Jerusalem (Israel), 20.01.2007 – Laut einem Bericht der israelischen Zeitung „Haaretz“ vom 16. Januar 2007 haben israelische und syrische Unterhändler zwischen 2004 und 2006 über einen Plan verhandelt, der für Frieden zwischen den beiden verfeindeten Nachbarstaaten sorgen sollte. Der Plan beinhalte eine Entmilitarisierung des israelisch-syrischen Grenzgebietes, das laut Plan von der UNO überwacht werden soll, sowie die Rückgabe der Golanhöhen an Syrien. Im Gegenzug wolle Syrien seine Unterstützung für Hamas und Hisbollah einstellen und auf Distanz zum Iran gehen.

Israelische Siedlungen in den Golanhöhen (1992)

Der Plan sei im August 2005 ausgearbeitet und während einer Reihe von Treffen, die vom syrischen Präsidenten Baschar al-Assad initiiert worden waren, in Europa aktualisiert worden. Das letzte dieser Treffen soll letzten Sommer während des Libanon-Kriegs gewesen sein. Die Verhandlungen sollen mit Wissen des damaligen israelischen Ministerpräsidenten Ariel Sharon stattgefunden haben, dessen Regierung von einem europäischen Vermittler über die Treffen auf dem Laufenden gehalten worden sein soll. Auch US-Vize Dick Cheney sei über die Verhandlungen informiert gewesen, heißt es in einem inzwischen veröffentlichten Bericht des „Haaretz“.

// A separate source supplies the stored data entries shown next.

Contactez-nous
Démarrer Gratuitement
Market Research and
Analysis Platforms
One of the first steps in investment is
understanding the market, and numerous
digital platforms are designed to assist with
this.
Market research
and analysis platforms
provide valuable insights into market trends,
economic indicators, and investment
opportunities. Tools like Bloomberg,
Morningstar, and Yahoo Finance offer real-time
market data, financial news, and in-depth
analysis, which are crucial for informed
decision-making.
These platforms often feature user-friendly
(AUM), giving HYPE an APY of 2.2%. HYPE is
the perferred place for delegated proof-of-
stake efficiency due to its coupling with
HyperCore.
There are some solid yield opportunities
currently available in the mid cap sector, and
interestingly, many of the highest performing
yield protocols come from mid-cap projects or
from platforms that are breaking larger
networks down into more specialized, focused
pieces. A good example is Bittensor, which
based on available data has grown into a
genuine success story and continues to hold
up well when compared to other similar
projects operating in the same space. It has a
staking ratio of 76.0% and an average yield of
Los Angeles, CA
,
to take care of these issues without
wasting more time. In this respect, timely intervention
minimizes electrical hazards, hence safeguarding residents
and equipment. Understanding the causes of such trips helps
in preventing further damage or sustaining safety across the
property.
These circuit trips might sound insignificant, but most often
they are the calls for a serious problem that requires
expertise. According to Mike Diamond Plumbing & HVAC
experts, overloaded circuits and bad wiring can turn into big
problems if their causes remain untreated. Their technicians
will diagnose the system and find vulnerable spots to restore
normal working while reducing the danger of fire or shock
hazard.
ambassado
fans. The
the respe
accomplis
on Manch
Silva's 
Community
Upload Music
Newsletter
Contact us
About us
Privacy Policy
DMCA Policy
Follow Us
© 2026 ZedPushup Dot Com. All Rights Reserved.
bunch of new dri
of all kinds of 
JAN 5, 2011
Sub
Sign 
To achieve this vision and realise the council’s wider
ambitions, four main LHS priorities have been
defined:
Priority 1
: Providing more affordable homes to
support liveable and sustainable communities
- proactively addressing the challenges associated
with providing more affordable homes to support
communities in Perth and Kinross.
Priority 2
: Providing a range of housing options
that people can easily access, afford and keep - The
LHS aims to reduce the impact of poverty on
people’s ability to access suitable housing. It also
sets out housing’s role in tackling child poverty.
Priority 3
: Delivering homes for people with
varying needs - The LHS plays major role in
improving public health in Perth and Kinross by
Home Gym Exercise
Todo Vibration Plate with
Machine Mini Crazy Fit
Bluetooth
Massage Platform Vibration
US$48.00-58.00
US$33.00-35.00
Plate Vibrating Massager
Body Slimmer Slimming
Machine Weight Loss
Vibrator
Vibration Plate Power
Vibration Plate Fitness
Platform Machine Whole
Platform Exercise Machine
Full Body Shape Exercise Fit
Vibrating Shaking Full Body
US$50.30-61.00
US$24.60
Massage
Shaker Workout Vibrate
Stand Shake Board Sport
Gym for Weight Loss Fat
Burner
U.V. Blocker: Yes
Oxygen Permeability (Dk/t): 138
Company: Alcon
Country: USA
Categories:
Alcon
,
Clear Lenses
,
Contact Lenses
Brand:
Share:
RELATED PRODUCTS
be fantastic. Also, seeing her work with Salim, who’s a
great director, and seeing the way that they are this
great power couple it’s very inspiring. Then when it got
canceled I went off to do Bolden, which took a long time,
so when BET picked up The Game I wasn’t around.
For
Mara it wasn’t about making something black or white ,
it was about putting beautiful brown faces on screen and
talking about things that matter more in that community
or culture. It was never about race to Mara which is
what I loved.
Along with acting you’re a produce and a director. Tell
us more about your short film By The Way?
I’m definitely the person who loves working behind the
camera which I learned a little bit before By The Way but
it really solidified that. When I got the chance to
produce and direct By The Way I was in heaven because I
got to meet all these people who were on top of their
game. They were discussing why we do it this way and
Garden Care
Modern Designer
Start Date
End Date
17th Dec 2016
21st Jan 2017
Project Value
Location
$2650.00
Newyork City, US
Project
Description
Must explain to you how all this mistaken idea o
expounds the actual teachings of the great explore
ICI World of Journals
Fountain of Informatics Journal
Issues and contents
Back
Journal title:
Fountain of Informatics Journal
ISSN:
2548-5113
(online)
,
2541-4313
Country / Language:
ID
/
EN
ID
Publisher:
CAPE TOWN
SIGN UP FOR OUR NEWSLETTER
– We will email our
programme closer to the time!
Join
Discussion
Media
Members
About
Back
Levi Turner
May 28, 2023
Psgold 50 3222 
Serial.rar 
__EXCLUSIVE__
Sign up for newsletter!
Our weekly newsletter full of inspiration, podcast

U.S. Vize Präsident Dick Cheney

Auf Seiten Israels soll Dr. Alon Liel, ehemaliger Generaldirektor des israelischen Außenministeriums, an den Treffen teilgenommen haben. Zu acht gesonderten Terminen sollen neben einem europäischen Vermittler auch Syriens Vize-Präsident Farouk al-Sharaa, Außenminister Walid Muallem sowie ein General des syrischen Geheimdienstes an den Gesprächen beteiligt gewesen sein. Die Verhandlungen sollen beendet worden sein, als Syrien die Teilnahme eines stellvertretenden syrischen Ministers und eines Generaldirektors eines israelischen Ministeriums sowie eines offiziellen amerikanischen Funktionärs an den Treffen forderte und Israel diese Forderungen ablehnte.

Mittlerweile wurde bekannt, dass die Gespräche in der Schweiz stattgefunden haben sollen. Syrien und Israel seien dabei von Nicolas Lang, dem Chef der Abteilung „Mittlerer Osten“ des Schweizer Außenministeriums, unterstützt worden.

Reaktionen

Unterdessen dementierten beide Seiten, dass solche Friedensverhandlungen stattgefunden haben. So bestritt der israelische Ministerpräsident Ehud Olmert, dass israelische Regierungsmitglieder an Geheimtreffen mit Syrien teilgenommen hätten. Vielmehr habe es sich dabei um die Privatinitiative einer einzelnen Person gehandelt, die lediglich mit sich selbst und einem unseriösen und exzentrischen US-Amerikaner gesprochen habe. Das syrische Außenministerium wies die Meldung ebenfalls zurück: „Es haben keine Verhandlungen stattgefunden. Der Haaretz-Report ist völlig falsch“, sagte ein Vertreter des syrischen Außenministeriums in Damaskus. Ebenso reagierte die staatliche syrische Zeitung „Al Thaura“ in einem Leitartikel zurückweisend auf den „Haaretz“-Artikel.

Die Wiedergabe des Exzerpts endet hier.